CFG               basic blocks (nodes) + control edges; merges are where soundness is decided
DATA-FLOW         in[B] --transfer(B)--> out[B], repeat until stable
TAINT             forward + may analysis (tainted on ANY incoming path = tainted)
PROPAGATION       y=x copies taint; a+b unions; assign-constant KILLS taint
                  default = propagate; sanitizer = the only thing that clears

INTRA vs INTER
  intraprocedural   one function; fast; blind at calls (false negatives across functions)
  interprocedural   follows calls via call graph + SUMMARIES; powerful; expensive
  context-sensitive distinguishes call sites; fewer FPs; costlier

TOOLS GIVE UP ON  reflection, dynamic dispatch, eval, deserialization, native/FFI → need MODELS
IMPLICIT FLOW     taint via branch decision, not assignment → most tools IGNORE it

SEMGREP TAINT MODE
  mode: taint + pattern-sources / pattern-sanitizers / pattern-sinks
  shallow interprocedural; fast; rule-author-friendly (vs CodeQL: deep + slow)

Summary¶

A program becomes a control-flow graph; a data-flow analysis pushes facts along it via transfer functions until they stabilize.

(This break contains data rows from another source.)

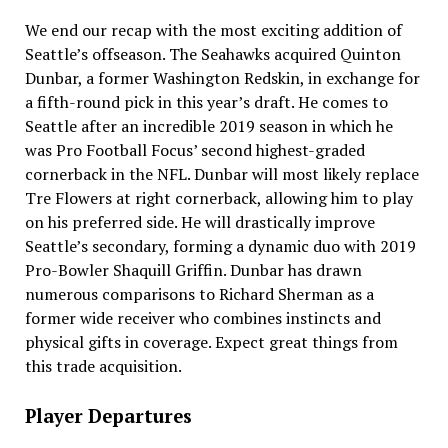
We end our recap with the most exciting addition of
Seattle’s offseason. The Seahawks acquired Quinton
Dunbar, a former Washington Redskin, in exchange for
a fifth-round pick in this year’s draft. He comes to
Seattle after an incredible 2019 season in which he
was Pro Football Focus’ second highest-graded
cornerback in the NFL. Dunbar will most likely replace
Tre Flowers at right cornerback, allowing him to play
on his preferred side. He will drastically improve
Seattle’s secondary, forming a dynamic duo with 2019
Pro-Bowler Shaquill Griffin. Dunbar has drawn
numerous comparisons to Richard Sherman as a
former wide receiver who combines instincts and
physical gifts in coverage. Expect great things from
this trade acquisition.
Player Departures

Taint is the forward, may-flavored instance: untrusted values propagate by default and are cleared only at modeled sanitizers; a tainted value live at a sink is a finding. The decisive axis is intraprocedural vs interprocedural — staying in one function is cheap but misses cross-function bugs, while following calls (via a call graph and summaries) is where the real power and nearly all the cost reside. Tools go blind at reflection, eval, deserialization, and native calls, requiring hand-written models, and most deliberately ignore implicit flows. Semgrep's taint mode is the friendliest place to practice declaring sources, sinks, and sanitizers. The formal lattice/fixpoint underpinning and the precision/soundness trade-offs are the next tier.